While Santini said the prospects of a mandated curfew in the city seem unlikely, Brock said COVID-19 diagnosis numbers from the DPH and CMC would be taken into consideration as possible factors for such an emergency measure.
“If we start implementing curfews and things like that, now we’re putting a burden on our police officers,” Santini said. “And quite honestly, they’re doing everything they can right now and we don’t need to be adding burden to what they’re going through.”
At least one council member voiced concerns about the provision allowing Brock the option to waive certain City fees.
“‘I’m late on my bill, I saw you weren’t going to charge any late fees,’” said Councilman Jayce Stepp. “People will abuse it.”
Lovell said all of the waivers authorized during the emergency ordinance would be submitted in writing and available to the public.
“A lot of people, unfortunately, live paycheck to paycheck and we’ll have to be making some hard decisions on what they can pay or not pay,” he said.
Lovell indicated there is no specified expiration date for the ordinance.
“It remains in effect until either the mayor does away with it our this board does away with it,” he said.
As of Thursday evening, Brock said the City had not seen an immediate financial impact from the coronavirus outbreak.
“I believe in the coming months, that will be something that we will have a better idea of,” she said. “When the March financials come in, that will be a key opportunity for us to look at it.”
Santini said it’s virtually a guarantee that the COVID-19 outbreak will greatly impact the City’s sales tax revenue.
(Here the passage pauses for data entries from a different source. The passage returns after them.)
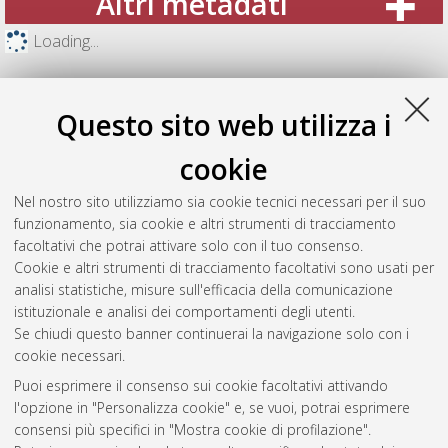
Altri metadati
Loading...
Questo sito web utilizza i
cookie
Nel nostro sito utilizziamo sia cookie tecnici necessari per il suo
funzionamento, sia cookie e altri strumenti di tracciamento
facoltativi che potrai attivare solo con il tuo consenso.
Cookie e altri strumenti di tracciamento facoltativi sono usati per
analisi statistiche, misure sull'efficacia della comunicazione
Gestione del documento:
istituzionale e analisi dei comportamenti degli utenti.
Se chiudi questo banner continuerai la navigazione solo con i
cookie necessari.
Puoi esprimere il consenso sui cookie facoltativi attivando
Atom
l'opzione in "Personalizza cookie" e, se vuoi, potrai esprimere
Rss 1.0
consensi più specifici in "Mostra cookie di profilazione".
Still, he said it was “irresponsible” to speculate on the local government’s long-term financial situation at the moment.
As far as potential guidelines on travel restrictions and “shelter in place” policies, Santini said such measures aren’t even being discussed by City officials.
“I don’t think we’re going to get to that point, at least I’m hopeful that we’re not,” he said.
“Unfortunately, we have a lot of positions that people are required to be here to run facilities everyday,” she said. “So it’s staggering shift times, working in smaller numbers for a shift, looking at what services we could potentially limit or change our scheduling.”
The council also voted unanimously to approve one other emergency ordinance at Thursday’s meeting — a package providing vacation/sick time relief for City employees.
The ordinance gives employees an additional 40 hours of paid time off. Yet as Brock noted, the ordinance will only be in effect for roughly two weeks.
“The Families First Coronavirus Response Act that will go into effect by the federal government in 15 days will supersede this,” she said. “It just gives us some protection for our employees during that time period.”